If he closes that gap and takes Ankara, or in other words, if Gökçek loses Ankara, that could be the start of the fall of Erdoğan in ballot box terms as well.
That leaves the matter of winning Istanbul, which even CHP insiders admit is a long shot at this point. In the early days of the race, party officials suggested that winning the Istanbul mayor's office is a crucial step towards the party reclaiming national dominance, but at this point they have downgraded these claims to say that a competitive showing in Istanbul might suffice. Still, considering the high hopes the CHP had for Sarigul -- a highly charismatic but highly problematic figure -- and his candidacy, failing to win in Istanbul will mark a major setback for the party.
Winning in Istanbul was never going to be easy -- the current mayor, Kadir Topbas, despite his AKP affiliation, is well liked and has managed to stay out of the larger political fight raging between Erdogan and the opposition. Still, considering the post-Gezi political climate, the fact that the CHP is approaching the election with such diminished expectations raises big questions about its future, most important that of if the the party's brand is so diminished that it simply has no hope of becoming a realistic alternative to the AKP. Or, to put it another way, can a party so identified with Kemalism find a way to rebrand itself and succeed in what is clearly a post-Kemalist Turkey?

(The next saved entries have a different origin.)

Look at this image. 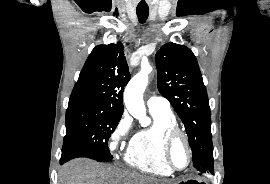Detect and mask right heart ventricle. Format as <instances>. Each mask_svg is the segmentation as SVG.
Listing matches in <instances>:
<instances>
[{
    "mask_svg": "<svg viewBox=\"0 0 270 184\" xmlns=\"http://www.w3.org/2000/svg\"><path fill=\"white\" fill-rule=\"evenodd\" d=\"M153 123L138 131L131 139L125 162L143 172L158 176H170L172 171L165 165L162 157V139L166 128L177 126L171 110H150Z\"/></svg>",
    "mask_w": 270,
    "mask_h": 184,
    "instance_id": "1",
    "label": "right heart ventricle"
}]
</instances>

A poor showing by the opposition on Sunday, though, would raise even more crucial questions about the future course of Turkish democracy. Erdogan has staked his legitimacy on these coming elections, campaigning to the point of completely losing his voice, and will look at a strong showing on Sunday -- coming in spite of all the recent scandals and allegations facing him and the AKP -- as an affirmation of his belief that winning at the ballot box allows him to pursue his agenda as he sees fit. Considering The PM's recent moves -- among them banning Twitter and YouTube, diminishing the independence of the judiciary and employing rhetoric that has dangerously worsened existing political divides in Turkey -- an unfettered Erdogan is a scary thought, indeed. Rarely have local elections had so much significance.